For loop optimization

Hello,

I’m not sure how to optimize the following for loop.

array_1 and array_2 are two Vector{Vector{Int64}}s, and I’m interested in evaluating which combinations (of 2 elements) of their vector components has an element-wise sum equal to a specified sum_target, which of course is a Vector{Int64}.

The code I’m currently using is the following:

using BenchmarkTools

function f()

    n_elements = 50

    array_1 = [Int64.(rand(Int8,500)) for i in 1:n_elements]
    array_2 = [Int64.(rand(Int8,500)) for i in 1:n_elements]

    sum_target = Int64.(rand(Int8,500)) 

    solutions = Vector{Vector{Int64}}[]

    iterator_over_combinations  = Iterators.product(array_1,array_2)

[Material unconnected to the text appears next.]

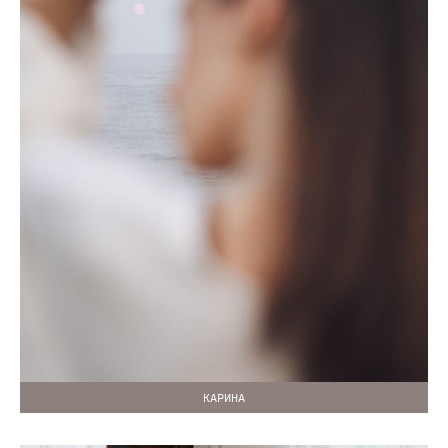
КАРИНА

    for combination in iterator_over_combinations
        if all(sum(combination) .== sum_target)
            push!(solutions, combination  )
        end
    end

    return solutions




end

The number of vector elements of array_1 and array_2 is here set to n_elements::Int64 = 50 in order for @btime to work, but in the real application I have like n_elements::Int64 = 10^11 and combine ten arrays instead of just two.

Right now I get:

julia> @btime f() ;
  2.587 ms (10205 allocations: 21.02 MiB)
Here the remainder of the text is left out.